+++ Data shown

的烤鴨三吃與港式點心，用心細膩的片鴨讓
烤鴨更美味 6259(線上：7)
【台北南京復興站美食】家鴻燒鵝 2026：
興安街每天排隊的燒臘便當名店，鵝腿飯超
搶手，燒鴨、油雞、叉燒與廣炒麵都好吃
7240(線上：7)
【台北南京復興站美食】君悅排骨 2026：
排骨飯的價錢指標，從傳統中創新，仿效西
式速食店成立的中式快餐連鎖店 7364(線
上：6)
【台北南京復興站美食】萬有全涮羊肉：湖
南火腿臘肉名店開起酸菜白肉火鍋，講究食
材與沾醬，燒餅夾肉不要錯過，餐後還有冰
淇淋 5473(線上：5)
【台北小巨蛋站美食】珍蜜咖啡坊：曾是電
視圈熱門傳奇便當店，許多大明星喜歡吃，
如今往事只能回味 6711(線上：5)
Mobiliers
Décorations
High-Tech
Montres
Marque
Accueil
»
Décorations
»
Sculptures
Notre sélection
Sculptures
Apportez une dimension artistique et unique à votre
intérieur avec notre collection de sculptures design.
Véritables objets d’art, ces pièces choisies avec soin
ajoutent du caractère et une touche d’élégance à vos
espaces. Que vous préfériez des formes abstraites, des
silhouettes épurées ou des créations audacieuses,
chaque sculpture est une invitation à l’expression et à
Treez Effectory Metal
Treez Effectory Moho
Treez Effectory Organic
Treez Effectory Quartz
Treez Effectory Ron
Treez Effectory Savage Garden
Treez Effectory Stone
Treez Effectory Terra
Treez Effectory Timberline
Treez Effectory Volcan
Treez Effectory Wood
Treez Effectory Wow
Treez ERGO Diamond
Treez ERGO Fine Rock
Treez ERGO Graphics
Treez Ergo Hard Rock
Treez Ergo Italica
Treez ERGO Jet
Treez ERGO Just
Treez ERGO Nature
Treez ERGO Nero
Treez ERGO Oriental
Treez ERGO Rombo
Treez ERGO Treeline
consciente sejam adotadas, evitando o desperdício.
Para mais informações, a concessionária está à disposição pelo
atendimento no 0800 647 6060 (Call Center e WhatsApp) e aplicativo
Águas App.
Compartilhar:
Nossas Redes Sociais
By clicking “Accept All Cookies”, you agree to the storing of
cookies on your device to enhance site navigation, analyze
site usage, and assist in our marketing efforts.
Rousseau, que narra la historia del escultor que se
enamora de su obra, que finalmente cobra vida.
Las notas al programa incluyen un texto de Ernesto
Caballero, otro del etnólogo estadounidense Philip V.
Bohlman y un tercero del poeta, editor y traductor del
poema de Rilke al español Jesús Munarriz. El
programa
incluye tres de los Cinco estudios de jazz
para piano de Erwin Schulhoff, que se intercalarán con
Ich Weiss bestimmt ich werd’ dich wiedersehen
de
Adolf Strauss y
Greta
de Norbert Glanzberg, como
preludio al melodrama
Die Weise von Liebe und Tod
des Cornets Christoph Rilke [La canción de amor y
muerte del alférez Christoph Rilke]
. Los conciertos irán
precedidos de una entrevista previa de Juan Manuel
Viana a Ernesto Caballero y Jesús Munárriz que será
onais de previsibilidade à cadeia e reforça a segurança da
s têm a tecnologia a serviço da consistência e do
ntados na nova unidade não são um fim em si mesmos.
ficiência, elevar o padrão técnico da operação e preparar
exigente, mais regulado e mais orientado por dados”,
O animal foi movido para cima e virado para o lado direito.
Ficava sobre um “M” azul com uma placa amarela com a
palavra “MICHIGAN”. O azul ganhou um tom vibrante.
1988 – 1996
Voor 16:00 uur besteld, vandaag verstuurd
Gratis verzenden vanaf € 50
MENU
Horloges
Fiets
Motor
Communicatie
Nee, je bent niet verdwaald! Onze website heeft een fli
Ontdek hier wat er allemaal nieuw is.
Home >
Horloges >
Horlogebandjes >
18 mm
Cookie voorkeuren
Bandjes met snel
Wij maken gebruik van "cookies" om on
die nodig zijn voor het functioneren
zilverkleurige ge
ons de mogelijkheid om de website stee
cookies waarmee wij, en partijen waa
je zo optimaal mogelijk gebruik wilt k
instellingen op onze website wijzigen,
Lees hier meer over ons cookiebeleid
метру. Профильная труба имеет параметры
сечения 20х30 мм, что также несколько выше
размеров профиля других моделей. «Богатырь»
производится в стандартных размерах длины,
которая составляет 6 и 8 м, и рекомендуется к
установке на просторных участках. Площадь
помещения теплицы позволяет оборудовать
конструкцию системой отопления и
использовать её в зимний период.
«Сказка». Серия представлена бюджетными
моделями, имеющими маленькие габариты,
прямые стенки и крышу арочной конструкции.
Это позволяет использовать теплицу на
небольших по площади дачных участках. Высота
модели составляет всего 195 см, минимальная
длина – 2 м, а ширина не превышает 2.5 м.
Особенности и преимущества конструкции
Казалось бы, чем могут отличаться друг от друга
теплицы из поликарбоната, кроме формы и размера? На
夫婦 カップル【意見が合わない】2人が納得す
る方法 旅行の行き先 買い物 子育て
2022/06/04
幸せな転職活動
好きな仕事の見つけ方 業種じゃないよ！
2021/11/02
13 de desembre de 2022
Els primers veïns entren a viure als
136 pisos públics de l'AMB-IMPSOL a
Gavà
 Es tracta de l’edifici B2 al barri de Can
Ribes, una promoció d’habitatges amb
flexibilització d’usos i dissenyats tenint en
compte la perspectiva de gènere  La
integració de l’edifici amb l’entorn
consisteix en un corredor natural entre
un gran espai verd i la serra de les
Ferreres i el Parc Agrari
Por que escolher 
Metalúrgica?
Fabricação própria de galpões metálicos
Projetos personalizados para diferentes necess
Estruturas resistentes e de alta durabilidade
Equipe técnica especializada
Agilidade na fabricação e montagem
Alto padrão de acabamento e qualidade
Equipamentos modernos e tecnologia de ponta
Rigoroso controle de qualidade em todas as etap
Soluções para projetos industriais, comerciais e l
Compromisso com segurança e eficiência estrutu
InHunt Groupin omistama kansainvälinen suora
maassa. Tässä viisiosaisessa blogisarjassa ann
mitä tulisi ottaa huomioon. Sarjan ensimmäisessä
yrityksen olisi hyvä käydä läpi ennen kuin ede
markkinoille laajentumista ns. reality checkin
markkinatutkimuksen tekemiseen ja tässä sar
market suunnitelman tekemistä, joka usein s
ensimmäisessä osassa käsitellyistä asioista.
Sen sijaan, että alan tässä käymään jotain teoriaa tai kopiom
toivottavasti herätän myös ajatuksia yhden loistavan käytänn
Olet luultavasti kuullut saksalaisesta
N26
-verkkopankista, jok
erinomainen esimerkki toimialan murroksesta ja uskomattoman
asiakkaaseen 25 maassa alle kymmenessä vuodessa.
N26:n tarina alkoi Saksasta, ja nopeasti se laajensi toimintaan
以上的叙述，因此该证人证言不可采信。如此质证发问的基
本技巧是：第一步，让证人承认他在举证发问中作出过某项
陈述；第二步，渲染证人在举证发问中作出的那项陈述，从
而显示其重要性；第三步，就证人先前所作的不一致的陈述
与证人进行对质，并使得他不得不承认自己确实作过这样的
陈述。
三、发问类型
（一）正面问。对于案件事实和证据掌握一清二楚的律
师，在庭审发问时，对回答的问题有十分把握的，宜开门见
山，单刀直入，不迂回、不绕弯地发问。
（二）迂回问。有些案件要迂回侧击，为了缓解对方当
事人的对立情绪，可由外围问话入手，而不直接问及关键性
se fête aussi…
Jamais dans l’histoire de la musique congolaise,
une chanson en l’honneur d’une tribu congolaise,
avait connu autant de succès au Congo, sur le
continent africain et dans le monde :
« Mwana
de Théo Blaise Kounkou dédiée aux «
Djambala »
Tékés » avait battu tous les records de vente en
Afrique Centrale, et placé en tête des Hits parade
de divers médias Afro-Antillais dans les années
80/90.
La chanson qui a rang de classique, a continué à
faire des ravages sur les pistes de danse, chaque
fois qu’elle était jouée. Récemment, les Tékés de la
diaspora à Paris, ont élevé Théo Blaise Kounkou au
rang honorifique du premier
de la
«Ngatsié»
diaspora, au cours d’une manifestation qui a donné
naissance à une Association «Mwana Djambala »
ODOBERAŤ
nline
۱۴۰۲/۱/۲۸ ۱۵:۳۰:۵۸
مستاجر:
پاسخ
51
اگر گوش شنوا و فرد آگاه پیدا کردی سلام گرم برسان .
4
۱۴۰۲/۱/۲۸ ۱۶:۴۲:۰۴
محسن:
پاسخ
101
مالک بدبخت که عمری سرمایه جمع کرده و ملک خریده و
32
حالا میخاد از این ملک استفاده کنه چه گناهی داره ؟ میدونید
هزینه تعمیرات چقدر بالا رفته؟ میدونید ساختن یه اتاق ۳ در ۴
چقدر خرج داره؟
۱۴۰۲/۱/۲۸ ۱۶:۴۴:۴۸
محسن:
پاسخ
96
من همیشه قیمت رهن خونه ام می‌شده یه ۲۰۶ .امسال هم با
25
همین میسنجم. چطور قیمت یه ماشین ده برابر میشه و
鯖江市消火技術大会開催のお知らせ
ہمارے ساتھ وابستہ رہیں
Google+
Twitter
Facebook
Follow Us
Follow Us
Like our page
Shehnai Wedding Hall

++++++

Your objective: Of all the entries above, repeat only the lines from the line that has "Caballero, otro del" to the line that has "O animal foi", both lines included, exactly.

Expected answer:
Caballero, otro del etnólogo estadounidense Philip V.
Bohlman y un tercero del poeta, editor y traductor del
poema de Rilke al español Jesús Munarriz. El
programa
incluye tres de los Cinco estudios de jazz
para piano de Erwin Schulhoff, que se intercalarán con
Ich Weiss bestimmt ich werd’ dich wiedersehen
de
Adolf Strauss y
Greta
de Norbert Glanzberg, como
preludio al melodrama
Die Weise von Liebe und Tod
des Cornets Christoph Rilke [La canción de amor y
muerte del alférez Christoph Rilke]
. Los conciertos irán
precedidos de una entrevista previa de Juan Manuel
Viana a Ernesto Caballero y Jesús Munárriz que será
onais de previsibilidade à cadeia e reforça a segurança da
s têm a tecnologia a serviço da consistência e do
ntados na nova unidade não são um fim em si mesmos.
ficiência, elevar o padrão técnico da operação e preparar
exigente, mais regulado e mais orientado por dados”,
O animal foi movido para cima e virado para o lado direito.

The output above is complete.